WP5 – Modelling to predict current and future scenarios
Research Team
- Dr Samraat Pawar (Work Package Lead) - Imperial College London
- Dr James Rosindell - Imperial College London
- Dr Emma Cavan - Imperial College London
Aim
Simulate impacts of chemical stressors on freshwater ecosystems
Working plan
- The starting model will be chemical-bacteria and it will be parameterised using data collected from existing databases
- Data will be collected from previous experiments and used to identify the impacts our chosen chemicals have on a range of organisms
- Apply scenarios which include climate change stressors (e.g. warming)

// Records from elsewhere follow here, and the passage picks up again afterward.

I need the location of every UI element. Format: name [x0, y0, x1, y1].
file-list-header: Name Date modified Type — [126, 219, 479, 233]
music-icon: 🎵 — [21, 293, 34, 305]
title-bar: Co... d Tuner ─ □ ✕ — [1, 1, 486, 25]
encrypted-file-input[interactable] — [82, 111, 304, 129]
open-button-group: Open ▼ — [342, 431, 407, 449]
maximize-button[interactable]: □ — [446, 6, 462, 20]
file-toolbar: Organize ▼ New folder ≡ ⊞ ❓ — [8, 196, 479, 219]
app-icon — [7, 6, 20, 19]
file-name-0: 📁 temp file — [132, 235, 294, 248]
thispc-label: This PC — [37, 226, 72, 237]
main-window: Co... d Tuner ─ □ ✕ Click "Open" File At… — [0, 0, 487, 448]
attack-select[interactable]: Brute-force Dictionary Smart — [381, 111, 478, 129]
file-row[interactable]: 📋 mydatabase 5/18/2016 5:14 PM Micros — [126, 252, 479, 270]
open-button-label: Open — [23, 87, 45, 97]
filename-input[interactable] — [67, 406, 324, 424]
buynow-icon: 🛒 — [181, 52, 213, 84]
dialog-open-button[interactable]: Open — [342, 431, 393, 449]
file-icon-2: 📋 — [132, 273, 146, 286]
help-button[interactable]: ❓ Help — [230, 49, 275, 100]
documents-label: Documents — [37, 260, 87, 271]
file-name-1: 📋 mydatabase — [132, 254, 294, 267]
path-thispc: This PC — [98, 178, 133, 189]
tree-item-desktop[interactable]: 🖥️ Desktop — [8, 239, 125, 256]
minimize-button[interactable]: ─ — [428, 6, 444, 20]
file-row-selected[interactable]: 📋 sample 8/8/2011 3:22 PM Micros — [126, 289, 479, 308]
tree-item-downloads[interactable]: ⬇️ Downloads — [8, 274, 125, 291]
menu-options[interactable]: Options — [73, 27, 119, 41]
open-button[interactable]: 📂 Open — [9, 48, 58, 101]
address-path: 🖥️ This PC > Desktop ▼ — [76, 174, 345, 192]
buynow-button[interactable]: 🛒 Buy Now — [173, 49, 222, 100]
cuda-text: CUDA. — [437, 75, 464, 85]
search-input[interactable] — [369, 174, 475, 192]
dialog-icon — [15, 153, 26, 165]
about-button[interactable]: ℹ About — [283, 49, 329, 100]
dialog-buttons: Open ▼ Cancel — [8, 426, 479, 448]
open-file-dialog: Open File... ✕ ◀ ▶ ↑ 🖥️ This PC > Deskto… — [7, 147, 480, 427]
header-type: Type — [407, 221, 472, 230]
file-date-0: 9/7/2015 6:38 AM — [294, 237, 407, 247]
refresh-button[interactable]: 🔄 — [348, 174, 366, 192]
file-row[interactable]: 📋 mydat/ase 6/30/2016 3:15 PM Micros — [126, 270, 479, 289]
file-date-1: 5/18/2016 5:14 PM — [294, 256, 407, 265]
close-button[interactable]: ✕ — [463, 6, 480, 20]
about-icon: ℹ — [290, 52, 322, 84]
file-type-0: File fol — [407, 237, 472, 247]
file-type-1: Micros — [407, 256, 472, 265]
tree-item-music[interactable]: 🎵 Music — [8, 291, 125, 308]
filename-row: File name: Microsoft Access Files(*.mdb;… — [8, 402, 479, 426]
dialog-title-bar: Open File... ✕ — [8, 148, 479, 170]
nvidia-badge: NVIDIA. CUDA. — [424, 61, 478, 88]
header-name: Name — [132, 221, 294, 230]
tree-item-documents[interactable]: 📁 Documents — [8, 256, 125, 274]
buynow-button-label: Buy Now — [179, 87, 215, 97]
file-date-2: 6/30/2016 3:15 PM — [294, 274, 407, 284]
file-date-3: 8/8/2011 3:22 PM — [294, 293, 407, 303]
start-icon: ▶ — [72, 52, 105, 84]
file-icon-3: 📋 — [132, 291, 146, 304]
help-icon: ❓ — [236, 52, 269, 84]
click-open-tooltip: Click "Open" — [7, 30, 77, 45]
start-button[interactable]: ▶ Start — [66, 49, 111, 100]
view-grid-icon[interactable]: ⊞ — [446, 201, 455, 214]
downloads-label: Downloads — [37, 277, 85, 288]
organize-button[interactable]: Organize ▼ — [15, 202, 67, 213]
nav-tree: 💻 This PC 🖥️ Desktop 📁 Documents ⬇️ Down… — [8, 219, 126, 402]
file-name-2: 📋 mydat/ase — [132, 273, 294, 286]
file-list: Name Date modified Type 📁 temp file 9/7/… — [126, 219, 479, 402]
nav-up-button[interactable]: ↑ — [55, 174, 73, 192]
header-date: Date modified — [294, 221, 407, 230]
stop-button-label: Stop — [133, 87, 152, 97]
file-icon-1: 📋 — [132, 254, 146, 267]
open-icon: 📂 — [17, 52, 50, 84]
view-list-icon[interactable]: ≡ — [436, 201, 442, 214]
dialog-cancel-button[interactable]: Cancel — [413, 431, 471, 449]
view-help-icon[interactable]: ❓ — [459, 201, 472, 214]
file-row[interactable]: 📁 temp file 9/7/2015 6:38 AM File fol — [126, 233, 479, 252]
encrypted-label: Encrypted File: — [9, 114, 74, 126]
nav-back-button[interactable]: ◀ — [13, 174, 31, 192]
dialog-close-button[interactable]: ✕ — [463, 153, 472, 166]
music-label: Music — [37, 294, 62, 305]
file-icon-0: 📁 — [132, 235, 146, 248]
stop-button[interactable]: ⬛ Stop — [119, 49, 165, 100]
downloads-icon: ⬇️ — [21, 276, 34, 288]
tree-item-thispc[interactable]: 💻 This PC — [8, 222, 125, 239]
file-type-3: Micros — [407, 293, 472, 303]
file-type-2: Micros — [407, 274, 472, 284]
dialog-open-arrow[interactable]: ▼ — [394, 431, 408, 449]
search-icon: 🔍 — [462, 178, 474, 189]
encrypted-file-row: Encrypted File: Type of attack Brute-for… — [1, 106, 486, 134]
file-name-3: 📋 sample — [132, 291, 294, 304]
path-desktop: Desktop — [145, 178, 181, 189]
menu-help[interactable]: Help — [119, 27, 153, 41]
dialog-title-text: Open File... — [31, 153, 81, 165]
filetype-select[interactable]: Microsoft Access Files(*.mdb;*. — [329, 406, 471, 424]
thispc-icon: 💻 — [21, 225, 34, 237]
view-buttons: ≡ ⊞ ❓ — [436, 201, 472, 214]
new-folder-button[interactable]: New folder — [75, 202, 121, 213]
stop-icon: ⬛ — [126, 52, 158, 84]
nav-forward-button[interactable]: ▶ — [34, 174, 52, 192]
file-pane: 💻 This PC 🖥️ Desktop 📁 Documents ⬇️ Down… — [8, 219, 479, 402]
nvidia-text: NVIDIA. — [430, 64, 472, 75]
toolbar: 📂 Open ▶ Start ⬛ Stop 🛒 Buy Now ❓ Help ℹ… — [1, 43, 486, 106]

- Use data generated from experiments to validate the model
- Simulate future scenarios
- Extend to more complex food webs
Our model
Both nutrient uptake and respiration will be explicitly parameterised as a function of individual traits of the organisms – e.g. resistant/susceptible to chemical stressors, large/small microbe, high/low metabolic temperature sensitivity. Figure 1 is a visual representation of our model, showing how chemical compounds (e.g. pesticides) and microbial groups (bacteria and phytoplankton) interact with one another. Figure 2 show the results of the initial chemical-bacteria model.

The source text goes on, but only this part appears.